Psych ER

I sit here contemplating the design of this psychiatric emergency unit. The psychiatrist has told me he won’t be admitting me. He said I have a history of being resistant to treatment, and that for people with Borderline Personality Disorder (like me), admission often fails. He’s not the first psychiatrist I’ve heard this from. Stigma still flourishes even among mental health professionals (sometimes most among the professionals). He tells me this while I am literally begging for help. My wife, in tears next to me, voices her own deep fears of the possibilities that come with the depth of this illness anytime I’m alone, while she is at work or sleeping.

He can’t send me home because I’ve stated I’m acutely suicidal. Perhaps, by leaving me to wait for long hours at a time, he is hoping that the design of this place will drive me to claim ‘sanity’ so that I will ask to go home. That way he can be rid of me, with a pat on his back for helping the hospital avoid a costly admission. I recognize this is likely not a conscious plan in his mind, but still am not convinced he hasn’t been trained to respond in such a manner as ‘best approach.’

So I sit here while other patients pace the halls screaming in their own terror and delusions; every footstep, every voice, every set of keys echoing through the empty rooms and hallways. The smell of piss saturates the poorly circulated air. There are no windows, only dingy beige walls marked by the aggressions of others, and heavy doors, almost all of which are locked. I lay on a mat on the floor of an almost empty room (if you have a family member with you, they will give you a chair). The sheets are often stained with what looks like blood and the flourescent lights blare unkindly.

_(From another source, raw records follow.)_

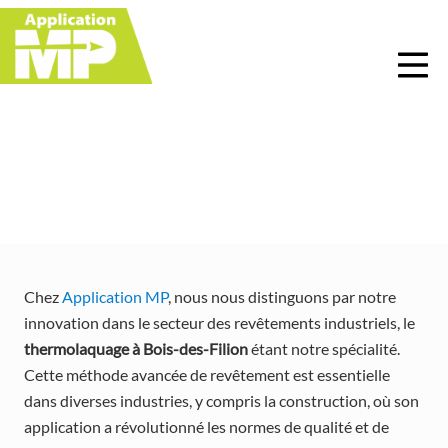
Menu
Skip
Skip
Skip
Skip
to
to
to
to
right
main
primary
footer
header
content
sidebar
navigation
Thermolaquage à Bois-
des-Filion
Chez
Application MP
, nous nous distinguons par notre
innovation dans le secteur des revêtements industriels, le
thermolaquage à Bois-des-Filion
étant notre spécialité.
Cette méthode avancée de revêtement est essentielle
dans diverses industries, y compris la construction, où son
application a révolutionné les normes de qualité et de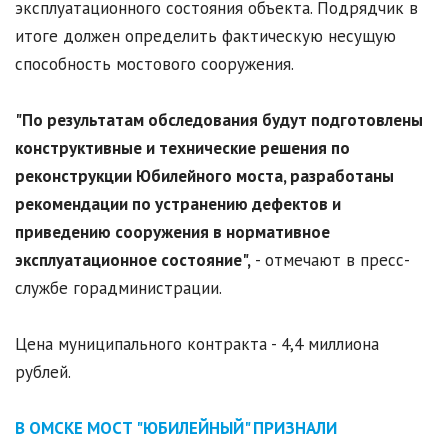
эксплуатационного состояния объекта. Подрядчик в
итоге должен определить фактическую несущую
способность мостового сооружения.
"По результатам обследования будут подготовлены
конструктивные и технические решения по
реконструкции Юбилейного моста, разработаны
рекомендации по устранению дефектов и
приведению сооружения в нормативное
эксплуатационное состояние",
- отмечают в пресс-
службе горадминистрации.
Цена муниципального контракта - 4,4 миллиона
рублей.
В ОМСКЕ МОСТ "ЮБИЛЕЙНЫЙ" ПРИЗНАЛИ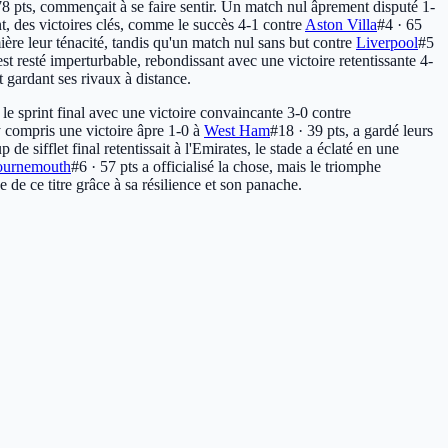
78 pts
, commençait à se faire sentir. Un match nul âprement disputé 1-
nt, des victoires clés, comme le succès 4-1 contre
Aston Villa
#4 · 65
ère leur ténacité, tandis qu'un match nul sans but contre
Liverpool
#5
st resté imperturbable, rebondissant avec une victoire retentissante 4-
t gardant ses rivaux à distance.
 le sprint final avec une victoire convaincante 3-0 contre
y compris une victoire âpre 1-0 à
West Ham
#18 · 39 pts
, a gardé leurs
up de sifflet final retentissait à l'Emirates, le stade a éclaté en une
urnemouth
#6 · 57 pts
a officialisé la chose, mais le triomphe
e de ce titre grâce à sa résilience et son panache.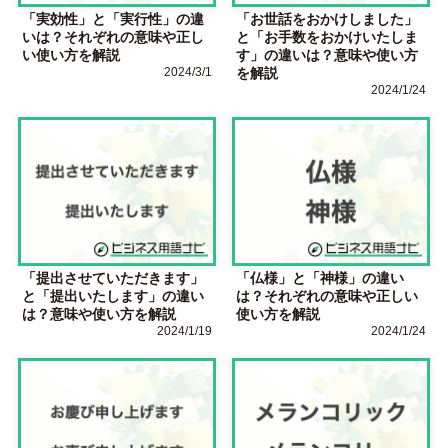
「実効性」と「実行性」の違
「お世話をおかけしました」
いは？それぞれの意味や正し
と「お手数をおかけいたしま
い使い方を解説
す」の違いは？意味や使い方
2024/3/1
を解説
2024/1/24
「提出させていただきます」
「仏様」と「神様」の違い
と「提出いたします」の違い
は？それぞれの意味や正しい
は？意味や使い方を解説
使い方を解説
2024/1/19
2024/1/24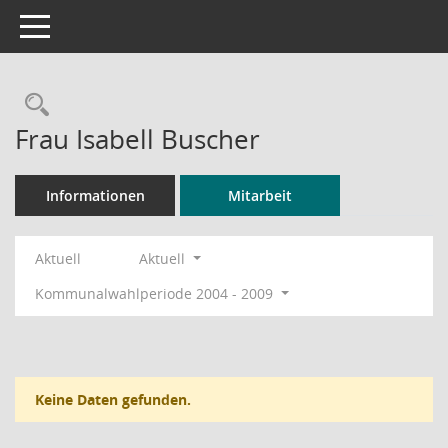
Toggle navigation
Rechercheauswahl
Frau Isabell Buscher
Informationen
Mitarbeit
Aktuell
Aktuell
Kommunalwahlperiode 2004 - 2009
Keine Daten gefunden.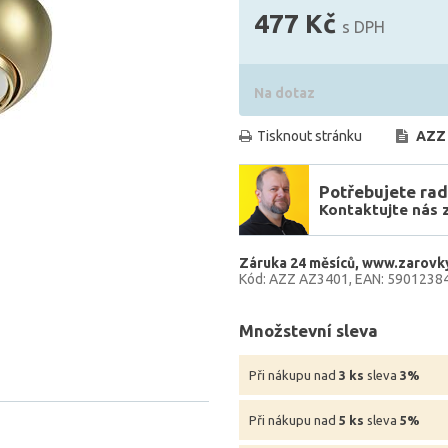
477 Kč
s DPH
Na dotaz
Tisknout stránku
AZZ
Potřebujete rad
Kontaktujte nás 
Záruka 24 měsíců
www.zarovky
Kód: AZZ AZ3401
EAN: 5901238
Množstevní sleva
Při nákupu nad
3 ks
sleva
3%
Při nákupu nad
5 ks
sleva
5%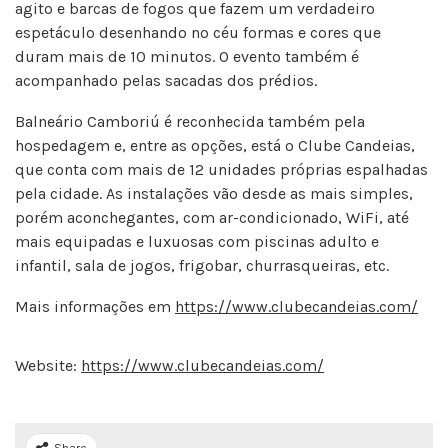
agito e barcas de fogos que fazem um verdadeiro
espetáculo desenhando no céu formas e cores que
duram mais de 10 minutos. O evento também é
acompanhado pelas sacadas dos prédios.
Balneário Camboriú é reconhecida também pela
hospedagem e, entre as opções, está o Clube Candeias,
que conta com mais de 12 unidades próprias espalhadas
pela cidade. As instalações vão desde as mais simples,
porém aconchegantes, com ar-condicionado, WiFi, até
mais equipadas e luxuosas com piscinas adulto e
infantil, sala de jogos, frigobar, churrasqueiras, etc.
Mais informações em
https://www.clubecandeias.com/
Website:
https://www.clubecandeias.com/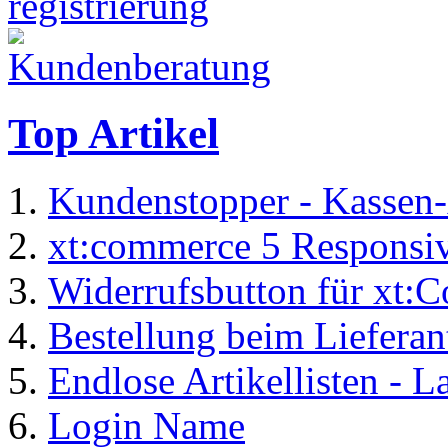
Top Artikel
Kundenstopper - Kassen-
xt:commerce 5 Responsiv
Widerrufsbutton für xt:
Bestellung beim Lieferan
Endlose Artikellisten - 
Login Name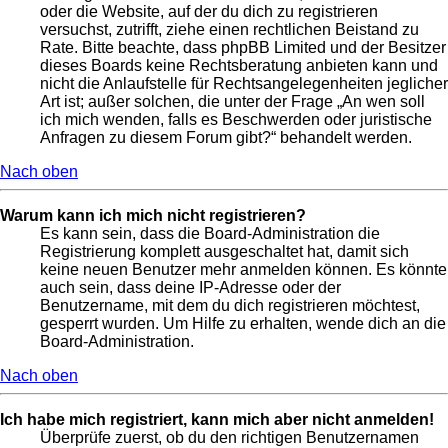
oder die Website, auf der du dich zu registrieren
versuchst, zutrifft, ziehe einen rechtlichen Beistand zu
Rate. Bitte beachte, dass phpBB Limited und der Besitzer
dieses Boards keine Rechtsberatung anbieten kann und
nicht die Anlaufstelle für Rechtsangelegenheiten jeglicher
Art ist; außer solchen, die unter der Frage „An wen soll
ich mich wenden, falls es Beschwerden oder juristische
Anfragen zu diesem Forum gibt?“ behandelt werden.
Nach oben
Warum kann ich mich nicht registrieren?
Es kann sein, dass die Board-Administration die
Registrierung komplett ausgeschaltet hat, damit sich
keine neuen Benutzer mehr anmelden können. Es könnte
auch sein, dass deine IP-Adresse oder der
Benutzername, mit dem du dich registrieren möchtest,
gesperrt wurden. Um Hilfe zu erhalten, wende dich an die
Board-Administration.
Nach oben
Ich habe mich registriert, kann mich aber nicht anmelden!
Überprüfe zuerst, ob du den richtigen Benutzernamen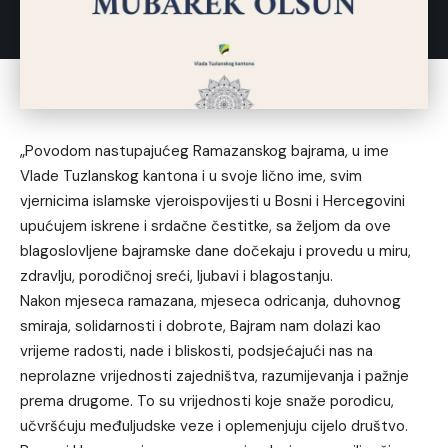
„Povodom nastupajućeg Ramazanskog bajrama, u ime
Vlade Tuzlanskog kantona i u svoje lično ime, svim
vjernicima islamske vjeroispovijesti u Bosni i Hercegovini
upućujem iskrene i srdačne čestitke, sa željom da ove
blagoslovljene bajramske dane dočekaju i provedu u miru,
zdravlju, porodičnoj sreći, ljubavi i blagostanju.
Nakon mjeseca ramazana, mjeseca odricanja, duhovnog
smiraja, solidarnosti i dobrote, Bajram nam dolazi kao
vrijeme radosti, nade i bliskosti, podsjećajući nas na
neprolazne vrijednosti zajedništva, razumijevanja i pažnje
prema drugome. To su vrijednosti koje snaže porodicu,
učvršćuju međuljudske veze i oplemenjuju cijelo društvo.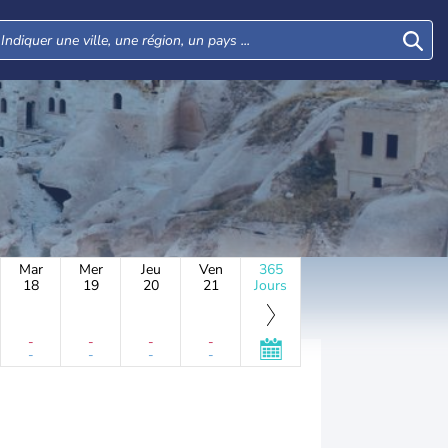
Mar
Mer
Jeu
Ven
365
18
19
20
21
Jours
-
-
-
-
-
-
-
-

A doctor comes sometime between four and ten hours later to see if anything has changed, if I now want to go home. And damnit, I want to go home so badly – to my own bed, to a clean toilet, to a place with hand soap and towels. Apparently even hospital grade non-alcoholic foaming hand sanitizer is to big of a risk for patients like us. So we take our chances with C-difficle, MRSA, and whatever else others bring in with them. Germaphobia does not combine itself well with other forms of panic.

Yes, I desperately want to leave this place. But I remember my promise to Kathryn, my desperate need for help and my inability to manage the fireball of emotions on my own. In one of my most vulnerable moments, I must find within myself strength to stay when my mind is screaming to flee.

So I tell them I’m not safe. I tell them about the racing thoughts and crushing pain. When asked if I will hurt myself if I am discharged, I answer with an honest yes.

The doctor leaves and says someone will come back “soon” to reassess me. I lay back down not knowing if my wish is for sleep or death. In the room next to me someone starts screaming again and inside, I start screaming too.